Dear readers, you may be glad to know that I've begun a new appointment at the London School of Economics after completing my PhD from the University of Birmingham. (Hence the sporadic posting the last few days.) I foreshadowed this eventuality when I wrote about visiting London for a job interview [1, 2]. As someone who's written in some detail about Southeast Asia, you shouldn't be surprised that I will be working on matters concerning ASEAN economic integration. As the Asia watchers among you know, ASEAN is scheduled to establish a single market by 2015. Long regarded as a "talk shop," it's an exciting time for a once-dormant grouping in economic terms.
ASEAN economic integration also attracts attention for the political-economic heterogeneity of the countries involved in the process.
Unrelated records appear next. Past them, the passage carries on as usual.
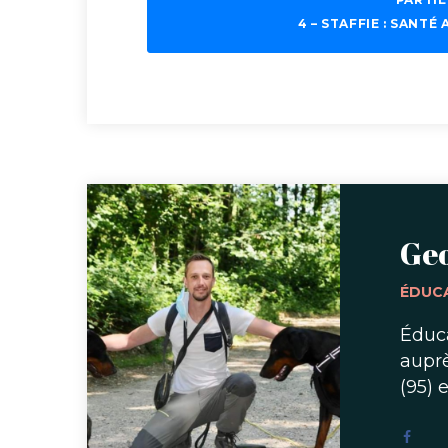
4 – STAFFIE : SANT
Ge
ÉDUC
Éduca
auprè
(95) 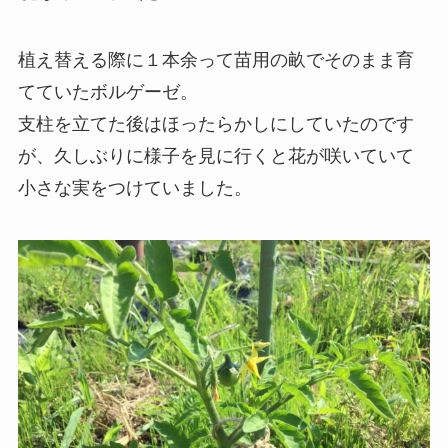
植え替える際に１本余って苗用の畝でそのまま育
てていたボルゲーゼ。
支柱を立てた後はほったらかしにしていたのです
が、久しぶりに様子を見に行くと花が咲いていて
小さな実をつけていました。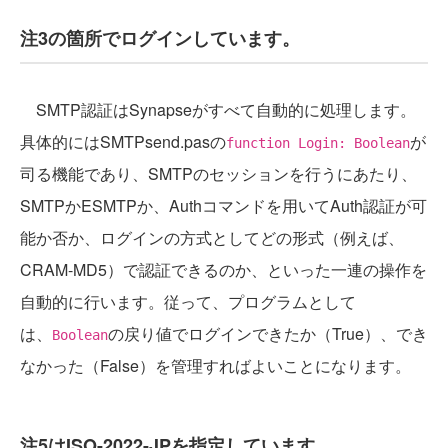
注3の箇所でログインしています。
SMTP認証はSynapseがすべて自動的に処理します。
具体的にはSMTPsend.pasの
が
function Login: Boolean
司る機能であり、SMTPのセッションを行うにあたり、
SMTPかESMTPか、Authコマンドを用いてAuth認証が可
能か否か、ログインの方式としてどの形式（例えば、
CRAM-MD5）で認証できるのか、といった一連の操作を
自動的に行います。従って、プログラムとして
は、
の戻り値でログインできたか（True）、でき
Boolean
なかった（False）を管理すればよいことになります。
注5はISO-2022-JPを指定しています。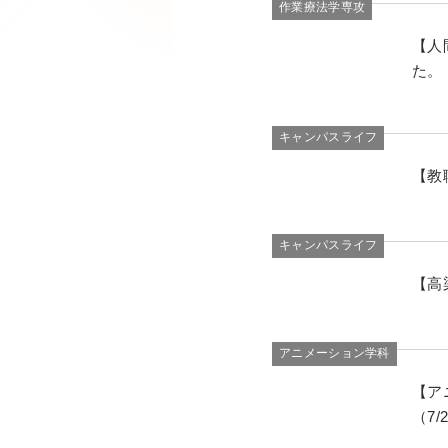
作業療法学専攻
【人
た。
キャンパスライフ
【教職
キャンパスライフ
【高
アニメーション学科
【ア
（7/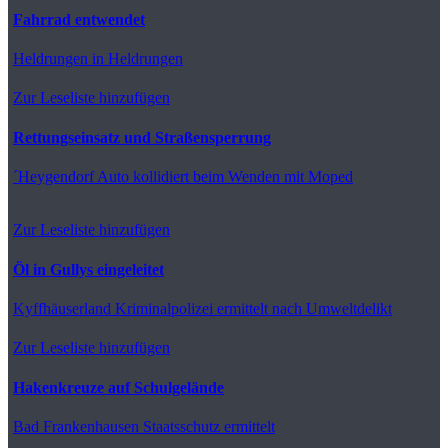
Fahrrad entwendet
Heldrungen
in Heldrungen
Zur Leseliste hinzufügen
Rettungseinsatz und Straßensperrung
´Heygendorf
Auto kollidiert beim Wenden mit Moped
Zur Leseliste hinzufügen
Öl in Gullys eingeleitet
Kyffhäuserland
Kriminalpolizei ermittelt nach Umweltdelikt
Zur Leseliste hinzufügen
Hakenkreuze auf Schulgelände
Bad Frankenhausen
Staatsschutz ermittelt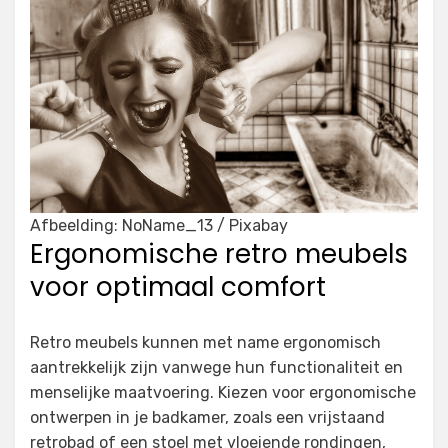
Afbeelding: NoName_13 / Pixabay
Ergonomische retro meubels
voor optimaal comfort
Retro meubels kunnen met name ergonomisch
aantrekkelijk zijn vanwege hun functionaliteit en
menselijke maatvoering. Kiezen voor ergonomische
ontwerpen in je badkamer, zoals een vrijstaand
retrobad of een stoel met vloeiende rondingen,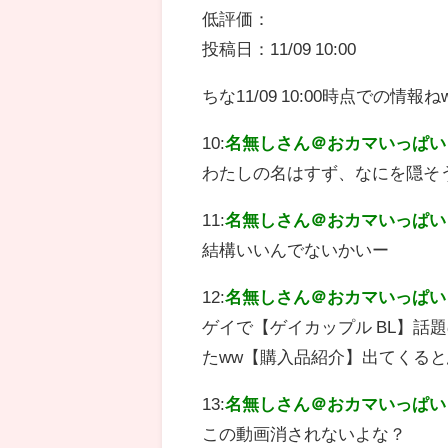
低評価：
投稿日：11/09 10:00
ちな11/09 10:00時点での情報ね
10:
名無しさん＠おカマいっぱい
わたしの名はすず、なにを隠そ
11:
名無しさん＠おカマいっぱい
結構いいんでないかいー
12:
名無しさん＠おカマいっぱい
ゲイで【ゲイカップル BL】話
たww【購入品紹介】出てくる
13:
名無しさん＠おカマいっぱい
この動画消されないよな？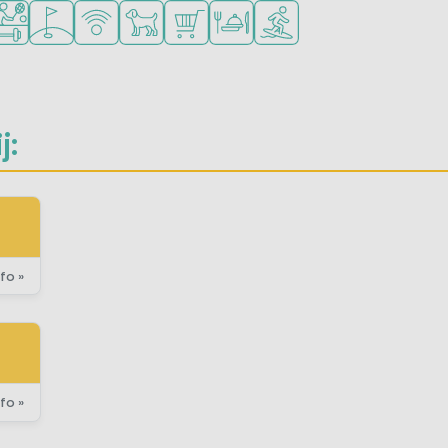
ad
iteiten
len voor jonge kinderen
el mogelijkheden om te sporten
Golfbaan in de buurt
WiFi beschikbaar
Huisdieren toegestaan
Campingwinkel/Supermarkt
Restaurant of pizzeria
Watersportfaciliteiten
j:
fo »
fo »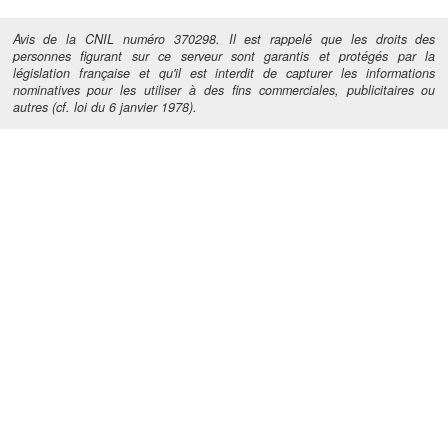
Avis de la CNIL numéro 370298. Il est rappelé que les droits des
personnes figurant sur ce serveur sont garantis et protégés par la
législation française et qu'il est interdit de capturer les informations
nominatives pour les utiliser à des fins commerciales, publicitaires ou
autres (cf. loi du 6 janvier 1978).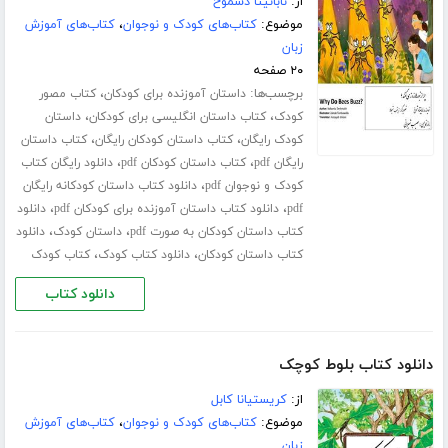
از:
نابانیتا دشموخ
موضوع:
کتاب‌های کودک و نوجوان
،
کتاب‌های آموزش
زبان
۲۰ صفحه
برچسب‌ها:
،
داستان آموزنده برای کودکان
کتاب مصور
،
،
کودک
کتاب داستان انگلیسی برای کودکان
داستان
،
،
کودک رایگان
کتاب داستان کودکان رایگان
کتاب داستان
،
،
رایگان pdf
کتاب داستان کودکان pdf
دانلود رایگان کتاب
،
کودک و نوجوان pdf
دانلود کتاب داستان کودکانه رایگان
،
،
pdf
دانلود کتاب داستان آموزنده برای کودکان pdf
دانلود
،
،
کتاب داستان کودکان به صورت pdf
داستان کودک
دانلود
،
،
کتاب داستان کودکان
دانلود کتاب کودک
کتاب کودک
دانلود کتاب
دانلود کتاب بلوط کوچک
از:
کریستیانا کابل
موضوع:
کتاب‌های کودک و نوجوان
،
کتاب‌های آموزش
زبان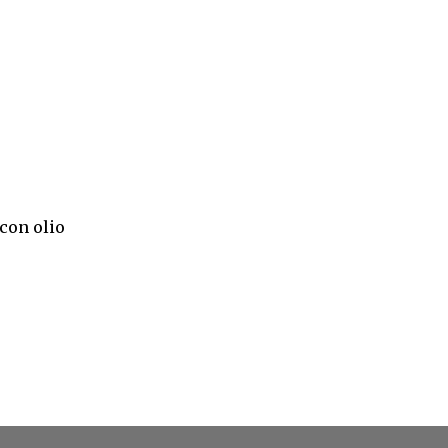
 con olio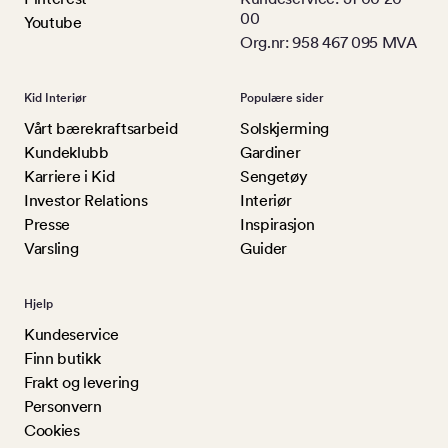
00
Youtube
Org.nr: 958 467 095 MVA
Kid Interiør
Populære sider
Vårt bærekraftsarbeid
Solskjerming
Kundeklubb
Gardiner
Karriere i Kid
Sengetøy
Investor Relations
Interiør
Presse
Inspirasjon
Varsling
Guider
Hjelp
Kundeservice
Finn butikk
Frakt og levering
Personvern
Cookies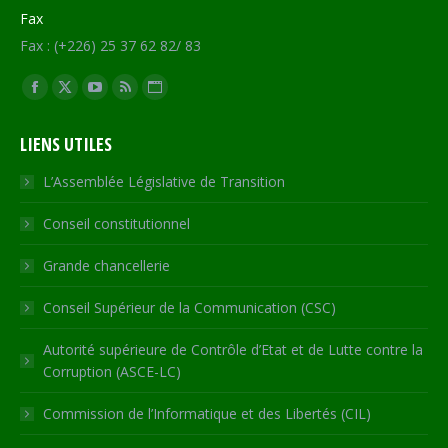
Fax
Fax : (+226) 25 37 62 82/ 83
Trouvez nous sur :
Facebook
X
YouTube
RSS
Site
page
page
page
page
Web
LIENS UTILES
opens
opens
opens
opens
page
in
in
in
in
opens
L’Assemblée Législative de Transition
new
new
new
new
in
Conseil constitutionnel
window
window
window
window
new
window
Grande chancellerie
Conseil Supérieur de la Communication (CSC)
Autorité supérieure de Contrôle d’Etat et de Lutte contre la
Corruption (ASCE-LC)
Commission de l’Informatique et des Libertés (CIL)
Whereas European Community countries generally share a history of democratic institutions and Christianity, Caribbean Community (CARICOM) ones British or French colonial histories, and Gulf Cooperation Council (GCC) ones an Arabic lineage, the same cannot be said for ASEAN. You have Asia's only predominantly Catholic country (the Philippines), Islamic ones (Malaysia, Indonesia, and Brunei), and the other, mostly Buddhist countries. We have military juntas (Myanmar), Communist republics (Vietnam and Laos), fledgling democracies, and monarchies. All this mixed together with states at various stages of development--Singapore leads the pack and rivals Western countries in most indicators--and you have a very interesting project of gelling all these disparate interests.
I of course do not envision ASEAN integration being a mini-EU. That's out of the question given the political contingencies of the association's core principle of "non-intervention in the internal affairs" of other countries. Hillary Clinton suggesting that Myanmar be booted out of ASEAN is certainly viewed as a Yankee intrusion and I think it's she who's more likely to be booted out of Southeast Asia than anyone else. Moreover, a regional currency is certainly not in the cards until ASEAN+3 (including China, Japan, and South Korea) come into the mix. Certainly, there is much research fodder here in goods and services trade as well as investment. One of the things which certainly merits study is how the proliferation of bilateral trade deals in the region hasn't resulted in any substantial increase in the share of intraregional trade. Given the slowdown of traditional export markets in the West, this is no small beer.
Otherwise, I'm still adjusting to my new surroundings. The LSE itself needs no introduction from me. Wikipedia introduces it as the finest institution for studying the social sciences, and it regularly tops the league tables for these disciplines. They say that politics is showbiz for ugly people; perhaps academics is showbiz for brainy people (or those who would like to see themselves as such). Either way, there is no bigger stage than London--the world's capital IMHO despite all the subprime hullabaloo--and the LSE. I just hope that I can leverage my new appointment for greater things in the future.
Once more, I am something of the odd person out in my new post as most of the folks at LSE IDEAS are International Relations people while I am an IPE guy, obviously. At Birmingham, I was, despite my protestations, usually regarded as the token "neoliberal" guy among those into Marxist and neo-Gramscian theory who could debate endlessly about what really happened at the umpteenth Workingmans' International. Seriously, though, it's always good to be among those who do not share your worldview who can open you up to different perspectives. Oftentimes in academia, I've found that those who think most like you are not usually those must willing to help you out.
Before I end, a word of caution: I've found blogging to a be an absolute waste of time in finding a job in academia. This despite the IPE Zone getting decent attention for a blog in a disciple few are admittedly aware of. Either I've written something that's rubbed someone the wrong way--I don't follow simple categorizations--or blogging still doesn't carry much weight in academic circles. Who knows; it may be both. Nevertheless, I will continue to write at the IPE Zone to try and bring the discipline to a wider audience, my warped perspectives and all. I don't really understand my motivation sometimes as it neither earns me money or gets me work. However, the show must go on, albeit from fancier digs!
Regardless of what happens, my best to everyone and thank you for your continued patronage after all these years.